- Stored records
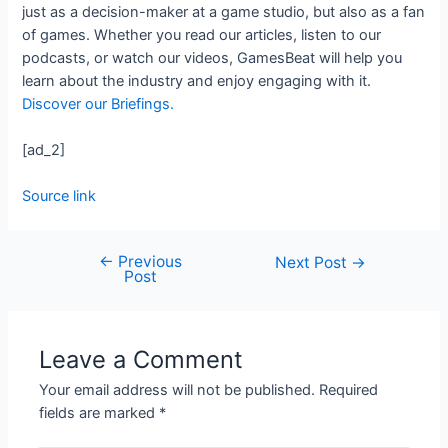
just as a decision-maker at a game studio, but also as a fan
of games. Whether you read our articles, listen to our
podcasts, or watch our videos, GamesBeat will help you
learn about the industry and enjoy engaging with it.
Discover our Briefings.
[ad_2]
Source link
←
Previous
Next Post
→
Post
Leave a Comment
Your email address will not be published.
Required
fields are marked
*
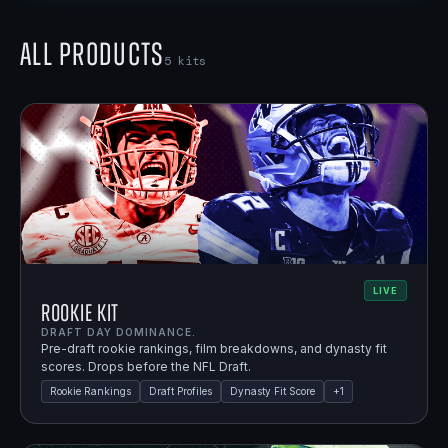
All Products
5
kits
LIVE
Rookie Kit
DRAFT DAY DOMINANCE.
Pre-draft rookie rankings, film breakdowns, and dynasty fit
scores. Drops before the NFL Draft.
Rookie Rankings
Draft Profiles
Dynasty Fit Score
+
1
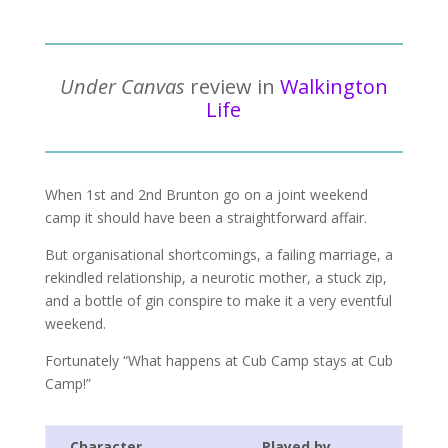
Under Canvas
review in
Walkington
Life
When 1st and 2nd Brunton go on a joint weekend
camp it should have been a straightforward affair.
But organisational shortcomings, a failing marriage, a
rekindled relationship, a neurotic mother, a stuck zip,
and a bottle of gin conspire to make it a very eventful
weekend.
Fortunately “What happens at Cub Camp stays at Cub
Camp!”
Character
Played by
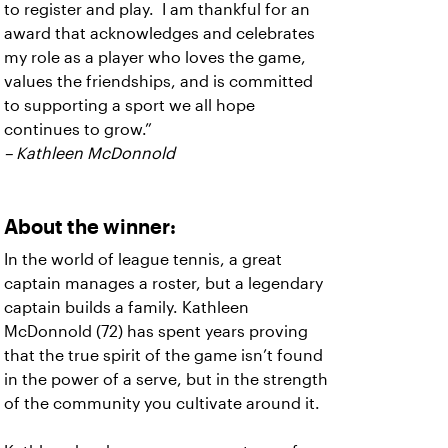
to register and play. I am thankful for an
award that acknowledges and celebrates
my role as a player who loves the game,
values the friendships, and is committed
to supporting a sport we all hope
continues to grow.”
– Kathleen McDonnold
About the winner:
In the world of league tennis, a great
captain manages a roster, but a legendary
captain builds a family. Kathleen
McDonnold (72) has spent years proving
that the true spirit of the game isn’t found
in the power of a serve, but in the strength
of the community you cultivate around it.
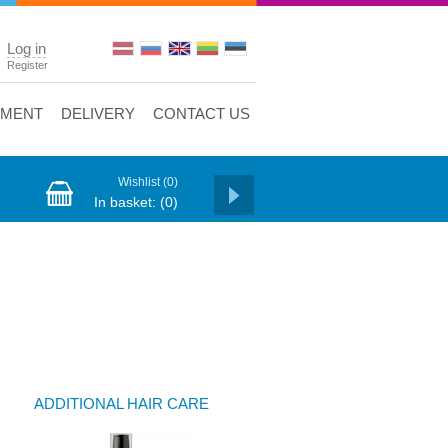
Log in
Register
YMENT
DELIVERY
CONTACT US
Wishlist
(0)
In basket:
(0)
ADDITIONAL HAIR CARE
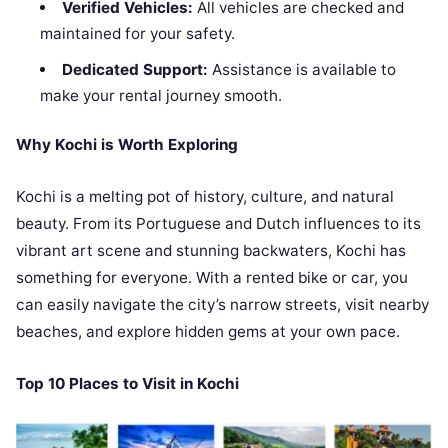
Verified Vehicles:
All vehicles are checked and
maintained for your safety.
Dedicated Support:
Assistance is available to
make your rental journey smooth.
Why Kochi is Worth Exploring
Kochi is a melting pot of history, culture, and natural
beauty. From its Portuguese and Dutch influences to its
vibrant art scene and stunning backwaters, Kochi has
something for everyone. With a rented bike or car, you
can easily navigate the city’s narrow streets, visit nearby
beaches, and explore hidden gems at your own pace.
Top 10 Places to Visit in Kochi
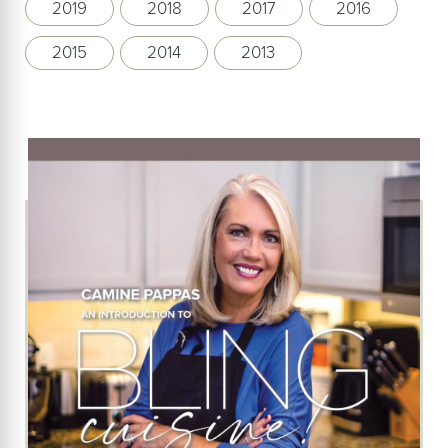
2019
2018
2017
2016
2015
2014
2013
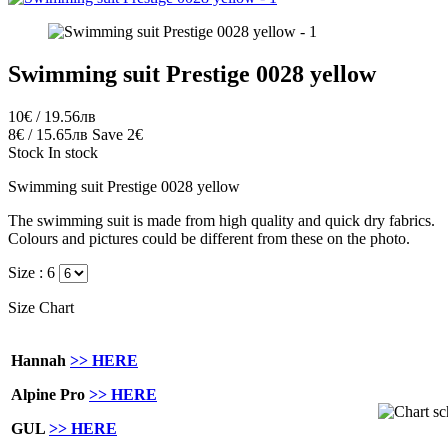
Swimming suit Prestige 0028 yellow
10€ / 19.56лв
8€ / 15.65лв
Save 2€
Stock
In stock
Swimming suit Prestige 0028 yellow
The swimming suit is made from high quality and quick dry fabrics.
Colours and pictures could be different from these on the photo.
Size :
6
Size Chart
Hannah
>> HERE
Alpine Pro
>> HERE
GUL
>> HERE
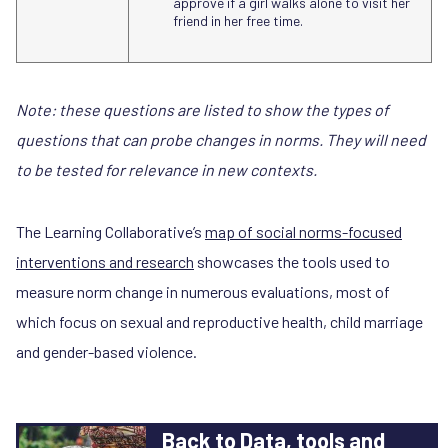
approve if a girl walks alone to visit her
friend in her free time.
Note: these questions are listed to show the types of
questions that can probe changes in norms. They will need
to be tested for relevance in new contexts.
The Learning Collaborative’s
map of social norms-focused
interventions and research
showcases the tools used to
measure norm change in numerous evaluations, most of
which focus on sexual and reproductive health, child marriage
and gender-based violence.
Back to Data, tools and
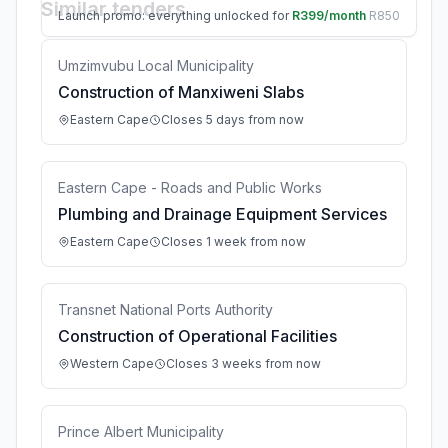
Similar tenders
Launch promo: everything unlocked for
R399/month
R850
Umzimvubu Local Municipality
Construction of Manxiweni Slabs
Eastern Cape
Closes 5 days from now
Eastern Cape - Roads and Public Works
Plumbing and Drainage Equipment Services
Eastern Cape
Closes 1 week from now
Transnet National Ports Authority
Construction of Operational Facilities
Western Cape
Closes 3 weeks from now
Prince Albert Municipality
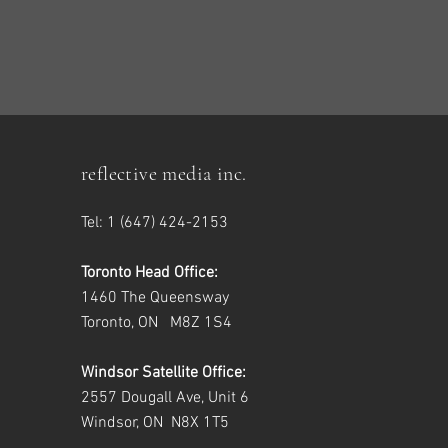
reflective media inc.
Tel: 1 (647) 424-2153
Toronto Head Office:
1460 The Queensway
Toronto, ON M8Z 1S4
Windsor Satellite Office:
2557 Dougall Ave, Unit 6
Windsor, ON N8X 1T5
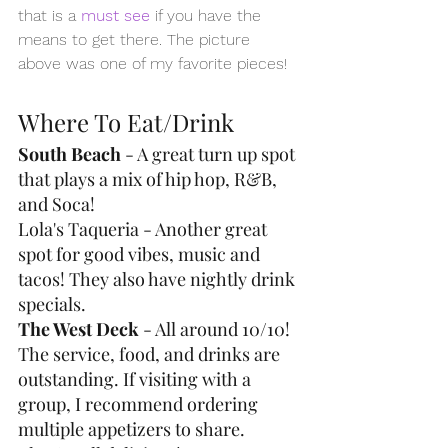
that is a 
must see
 if you have the 
means to get there. The picture 
above was one of my favorite pieces!
Where To Eat/Drink
South Beach
 - A great turn up spot 
that plays a mix of hip hop, R&B, 
and Soca!
Lola's Taqueria - Another great 
spot for good vibes, music and 
tacos! They also have nightly drink 
specials.
The West Deck
 - All around 10/10! 
The service, food, and drinks are 
outstanding. If visiting with a 
group, I recommend ordering 
multiple appetizers to share. 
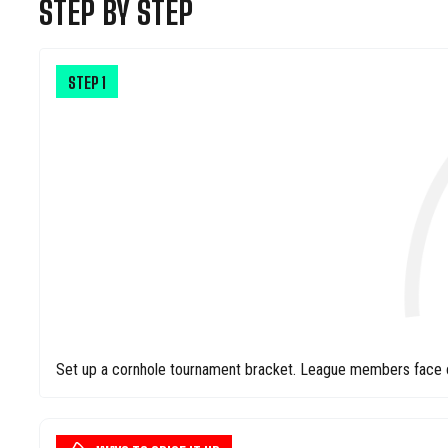
STEP BY STEP
STEP
1
Set up a cornhole tournament bracket. League members face off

- WHAT TO DO
Consider the entries above and return each line with the string "Construction".

- ANSWER TO THE PROBLEM
Construction of Manxiweni Slabs
Construction of Operational Facilities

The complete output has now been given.